NEW YORK • All it took was a rosy sales outlook to send the shares of Beyond Meat Inc soaring - again.
The faux meat-maker's shares had already quadrupled since its May 1 initial public offering, before jumping as much as 26 per cent in late trading on Thursday, after its first quarterly report came out.
What captured investors' attention was the forecast that sales would exceed US$210 million (S$287 million) this year, beating analysts' estimate of about US$205 million. To put that into perspective, revenue last year was all of US$88 million.

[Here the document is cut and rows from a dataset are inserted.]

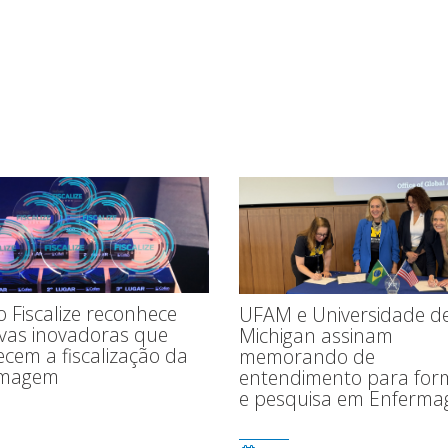
 Fiscalize reconhece
UFAM e Universidade d
tivas inovadoras que
Michigan assinam
ecem a fiscalização da
memorando de
rmagem
entendimento para fo
e pesquisa em Enferm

This kind of wild success out of the gate illustrates Wall Street's hunger for markets that are not yet completely mapped out. The excitement here is about the clear increase in demand for food that resembles meat but is not made out of it. The California-based company is benefiting from being one of the first producers on the scene.
And of course, it now faces the challenge of backing up the optimistic projections as competition builds.
Mr Vito Racanelli of Fundstrat Global Advisors predicted the stock would be volatile but said he would not recommend taking a short position - betting that its value will decline. "It remains to be seen how long BYND can keep this growth of over 200 per cent, though likely it will remain strong for some time," he said in an e-mail, referring to the company by its ticker on the Nasdaq Global Market.
Sales are growing as people seek to cut down on meat for health and environmental reasons. The market for meat alternatives could reach approximately US$140 billion and take 10 per cent of the US$1.4 trillion meat market, according to research from Barclays.
But it may take a while for actual profits to materialise. The company reported a net loss of US$6.6 million, wider than the loss of US$5.7 million a year earlier. Losses could continue as Beyond Meat expands distribution, invests in infrastructure and creates new products.
And there are other headwinds. The company's main rival, Impossible Foods, recently announced a roll out with Burger King. What's more, food giants like Tyson Foods and Nestle are working on competing products.
Maybe there will be enough demand for all of them. Americans in Gen Z - an age group that ranges roughly from seven to 22 - are more than twice as likely to classify themselves as vegetarians, vegans or pescatarians than their Gen X or Boomer parents, according to a survey by Bloomberg News and Morning Consult.
Even many of those not cutting meat out entirely are trying to eat less of it, with 26 per cent of Gen Zers saying they are making the effort, more than the nationwide average of 19 per cent, according to market research company Mintel.